[PROBLEM STATEMENT] Search the material below for the string "this" and extract each line that has it.

[DATA PROVIDED]
————————

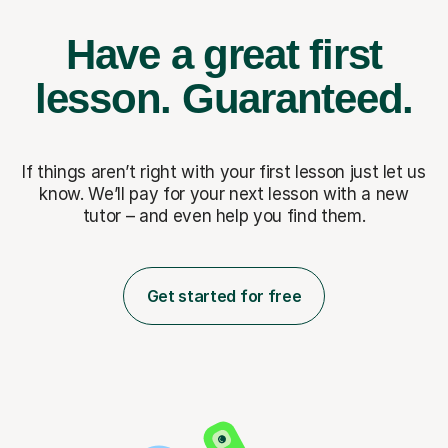
Have a great first
lesson.
Guaranteed.
If things aren’t right with your first lesson just let us
know. We’ll pay for
your next lesson with a new
tutor – and even help you find them.
Get started for free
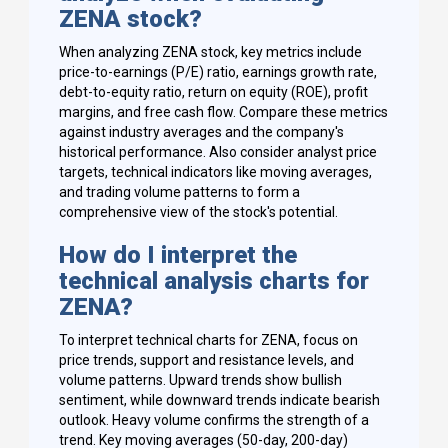
ZENA stock?
When analyzing ZENA stock, key metrics include
price-to-earnings (P/E) ratio, earnings growth rate,
debt-to-equity ratio, return on equity (ROE), profit
margins, and free cash flow. Compare these metrics
against industry averages and the company's
historical performance. Also consider analyst price
targets, technical indicators like moving averages,
and trading volume patterns to form a
comprehensive view of the stock's potential.
How do I interpret the
technical analysis charts for
ZENA?
To interpret technical charts for ZENA, focus on
price trends, support and resistance levels, and
volume patterns. Upward trends show bullish
sentiment, while downward trends indicate bearish
outlook. Heavy volume confirms the strength of a
trend. Key moving averages (50-day, 200-day)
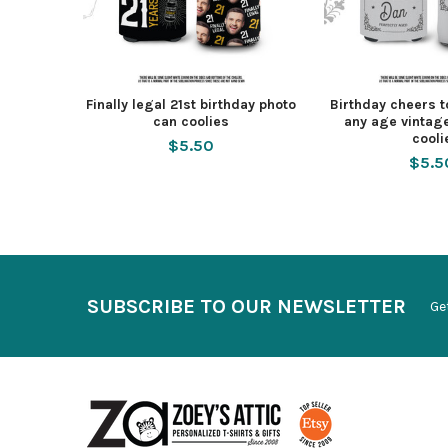
Finally legal 21st birthday photo
Birthday cheers t
can coolies
any age vintag
cooli
$5.50
$5.5
SUBSCRIBE TO OUR NEWSLETTER
Ge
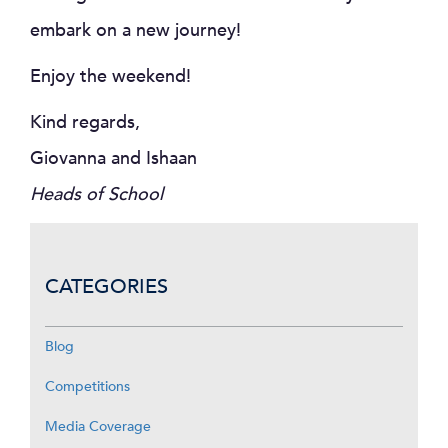
embark on a new journey!
Enjoy the weekend!
Kind regards,
Giovanna and Ishaan
Heads of School
CATEGORIES
Blog
Competitions
Media Coverage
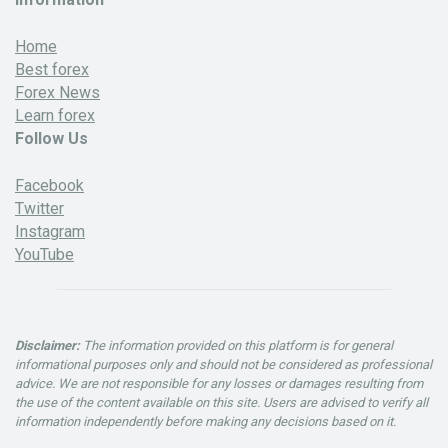
Home
Best forex
Forex News
Learn forex
Follow Us
Facebook
Twitter
Instagram
YouTube
Disclaimer:
The information provided on this platform is for general
informational purposes only and should not be considered as professional
advice. We are not responsible for any losses or damages resulting from
the use of the content available on this site. Users are advised to verify all
information independently before making any decisions based on it.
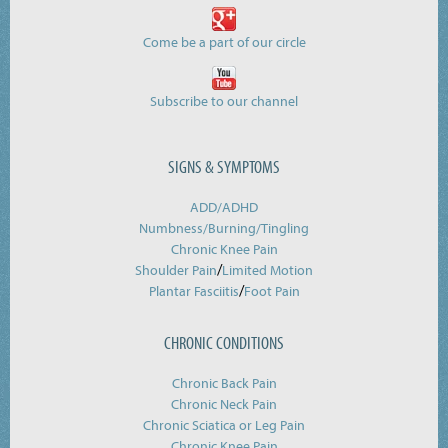
Come be a part of our circle
Subscribe to our channel
SIGNS & SYMPTOMS
ADD/ADHD
Numbness/Burning/
Tingling
Chronic Knee Pain
/
Shoulder Pain
Limited Motion
/
Plantar Fasciitis
Foot Pain
CHRONIC CONDITIONS
Chronic Back Pain
Chronic Neck Pain
Chronic Sciatica or Leg Pain
Chronic Knee Pain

————————

[YOUR SOLUTION]
The information provided on this platform is for general
the use of the content available on this site. Users are advised to verify all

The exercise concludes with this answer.